I have a function called all_files:

def all_files(dir_path, ...parms...):
    ...

The first time I call this function it will use os.walk to build a list of all the files, along with info about the files such as whether they are hidden, a symbolic link, etc. I'll write this data to a file called ".index" in the directory. On subsequent calls to all_files, the .index file will be detected, and I will read that file rather than walking the dir.

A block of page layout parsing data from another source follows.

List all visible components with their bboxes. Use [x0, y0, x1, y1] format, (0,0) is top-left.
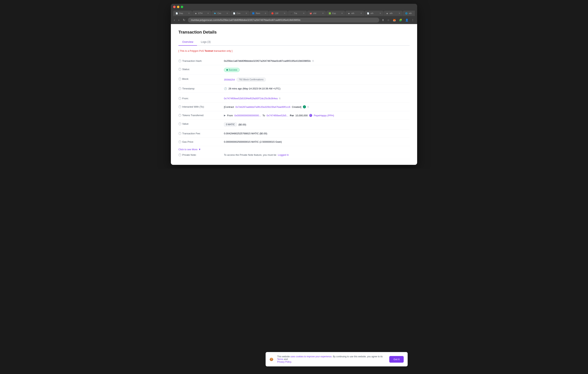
contract-address-link[interactable]: 0x7eb287aabbbd7a9fc20a320b15fa47bae89f1c…	[235, 106, 290, 108]
row-tx-fee: ? Transaction Fee: 0.004294802525768815 …	[178, 129, 410, 138]
tab-label: ETH	[198, 12, 206, 14]
alert-prefix: [ This is a Polygon PoS	[178, 49, 205, 52]
to-suffix: Created]	[292, 106, 301, 108]
help-icon[interactable]: ?	[178, 140, 181, 143]
copy-icon[interactable]: ⎘	[307, 106, 309, 108]
tab-overview[interactable]: Overview	[178, 38, 197, 46]
tab-label: Ces	[218, 12, 225, 14]
copy-icon[interactable]: ⎘	[279, 97, 281, 100]
maximize-button[interactable]	[181, 6, 183, 8]
menu-icon[interactable]: ⋮	[411, 18, 415, 22]
value-amount-badge: 0 MATIC	[224, 122, 237, 127]
browser-tab-exp[interactable]: 🟩 Exp ✕	[326, 11, 345, 16]
help-icon[interactable]: ?	[178, 87, 181, 90]
label-gas-price: ? Gas Price:	[178, 140, 220, 143]
tab-close-icon[interactable]: ✕	[284, 12, 285, 15]
tab-logs[interactable]: Logs (3)	[197, 38, 214, 46]
close-button[interactable]	[173, 6, 176, 8]
forward-button[interactable]: ›	[178, 18, 180, 22]
copy-icon[interactable]: ⎘	[312, 60, 314, 62]
tab-label: Dep	[179, 12, 187, 14]
browser-tab-eth[interactable]: ◆ ETH ✕	[192, 11, 211, 16]
tab-favicon: 📄	[233, 12, 235, 15]
tokens-from-label: From	[227, 114, 233, 117]
browser-tab-eth4[interactable]: ◆ eth ✕	[384, 11, 403, 16]
tab-close-icon[interactable]: ✕	[207, 12, 209, 15]
help-icon[interactable]: ?	[178, 68, 181, 71]
browser-tab-rem[interactable]: 🟦 Rem ✕	[250, 11, 269, 16]
help-icon[interactable]: ?	[178, 122, 181, 125]
profile-icon[interactable]: 👤	[404, 18, 409, 22]
label-block: ? Block:	[178, 77, 220, 80]
browser-tab-eth5[interactable]: 🌐 eth ✕	[403, 11, 415, 16]
row-timestamp: ? Timestamp: 🕐 28 mins ago (May-14-2023 …	[178, 85, 410, 93]
click-more-link[interactable]: Click to see More ▼	[178, 148, 410, 151]
row-private-note: ? Private Note: To access the Private No…	[178, 151, 410, 159]
share-icon[interactable]: ⬆	[381, 18, 385, 22]
address-bar[interactable]: mumbai.polygonscan.com/tx/0x256ec1a87db8…	[188, 18, 379, 22]
tab-close-icon[interactable]: ✕	[360, 12, 362, 15]
row-block: ? Block: 35568254 792 Block Confirmation…	[178, 75, 410, 85]
tab-close-icon[interactable]: ✕	[226, 12, 228, 15]
tokens-to-link[interactable]: 0x7474f06ee52b5...	[267, 114, 288, 117]
alert-banner: [ This is a Polygon PoS Testnet transact…	[178, 49, 410, 52]
label-tx-fee: ? Transaction Fee:	[178, 132, 220, 135]
help-icon[interactable]: ?	[178, 97, 181, 100]
puzzle-icon[interactable]: 🧩	[398, 18, 403, 22]
tab-favicon: ◆	[348, 12, 350, 15]
tab-label: eth	[409, 12, 415, 14]
browser-tab-dep[interactable]: 📄 Dep ✕	[173, 11, 192, 16]
help-icon[interactable]: ?	[178, 77, 181, 80]
to-prefix: [Contract	[224, 106, 234, 108]
tab-close-icon[interactable]: ✕	[303, 12, 304, 15]
tab-favicon: 🌐	[405, 12, 408, 15]
tab-close-icon[interactable]: ✕	[245, 12, 247, 15]
value-status: Success	[224, 68, 410, 72]
row-status: ? Status: Success	[178, 65, 410, 75]
tab-favicon: 📄	[367, 12, 369, 15]
row-to: ? Interacted With (To): [Contract 0x7eb2…	[178, 103, 410, 111]
browser-tab-ces[interactable]: 🐦 Ces ✕	[211, 11, 230, 16]
help-icon[interactable]: ?	[178, 153, 181, 156]
tab-label: chil	[313, 12, 321, 14]
help-icon[interactable]: ?	[178, 114, 181, 117]
help-icon[interactable]: ?	[178, 132, 181, 135]
tab-close-icon[interactable]: ✕	[379, 12, 381, 15]
tab-label: Tra	[294, 12, 302, 14]
label-tokens: ? Tokens Transferred:	[178, 114, 220, 117]
alert-suffix: transaction only ]	[213, 49, 232, 52]
value-value: 0 MATIC ($0.00)	[224, 122, 410, 127]
bookmark-icon[interactable]: ☆	[387, 18, 390, 22]
back-button[interactable]: ‹	[173, 18, 176, 22]
block-number-link[interactable]: 35568254	[224, 78, 235, 81]
browser-tab-eth3[interactable]: 📄 eth ✕	[365, 11, 383, 16]
browser-tab-eth2[interactable]: ◆ eth ✕	[345, 11, 364, 16]
tab-label: Exp	[332, 12, 340, 14]
help-icon[interactable]: ?	[178, 60, 181, 62]
minimize-button[interactable]	[177, 6, 179, 8]
refresh-button[interactable]: ↻	[182, 17, 186, 22]
browser-tab-con[interactable]: 📄 Con ✕	[231, 11, 250, 16]
arrow-icon: ▶	[224, 114, 226, 117]
tab-favicon: 🟦	[252, 12, 255, 15]
help-icon[interactable]: ?	[178, 105, 181, 108]
extension-icon[interactable]: 🦊	[392, 18, 397, 22]
label-value: ? Value:	[178, 122, 220, 125]
browser-tab-18[interactable]: 🔴 (18! ✕	[269, 11, 288, 16]
confirmations-badge: 792 Block Confirmations	[236, 77, 266, 82]
row-transaction-hash: ? Transaction Hash: 0x256ec1a87db80f8bbd…	[178, 57, 410, 65]
tab-close-icon[interactable]: ✕	[399, 12, 400, 15]
chevron-down-icon: ▼	[198, 148, 201, 151]
row-from: ? From: 0x7474f06ee52b533f4ef02fa00f72dc…	[178, 94, 410, 103]
tokens-from-link[interactable]: 0x0000000000000000...	[234, 114, 261, 117]
tab-close-icon[interactable]: ✕	[341, 12, 343, 15]
value-gas-price: 0.000000002500000015 MATIC (2.500000015 …	[224, 140, 410, 143]
token-icon	[309, 114, 312, 117]
from-address-link[interactable]: 0x7474f06ee52b533f4ef02fa00f72dc25c0b364…	[224, 97, 278, 100]
tab-close-icon[interactable]: ✕	[322, 12, 324, 15]
browser-tab-chil[interactable]: 🐙 chil ✕	[307, 11, 326, 16]
logged-in-link[interactable]: Logged In	[278, 153, 289, 156]
tab-close-icon[interactable]: ✕	[265, 12, 266, 15]
tab-close-icon[interactable]: ✕	[188, 12, 190, 15]
browser-tab-tra[interactable]: ⚫ Tra ✕	[288, 11, 307, 16]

This leaves the problem of the index getting out of sync as files are added and removed. For that I'll have a second program that runs on startup, detects all changes to the entire filesystem, and writes them to a file called "mod_log.txt". It detects changes via Windows signals, like the method described here. This file will contain one event per line, with each event consisting of the path affected, the type of event (create, delete, etc.), and a timestamp. The .index file will have a timestamp as well for the time it was last updated. After I read the .index file in all_files I will tail mod_log.txt and find any events that happened after the timestamp in the .index file. It will take these recent events, find any that apply to the current directory, and update the .index accordingly.

Finally, I'll take the list of all files, filter it according to various parameters, and return the result.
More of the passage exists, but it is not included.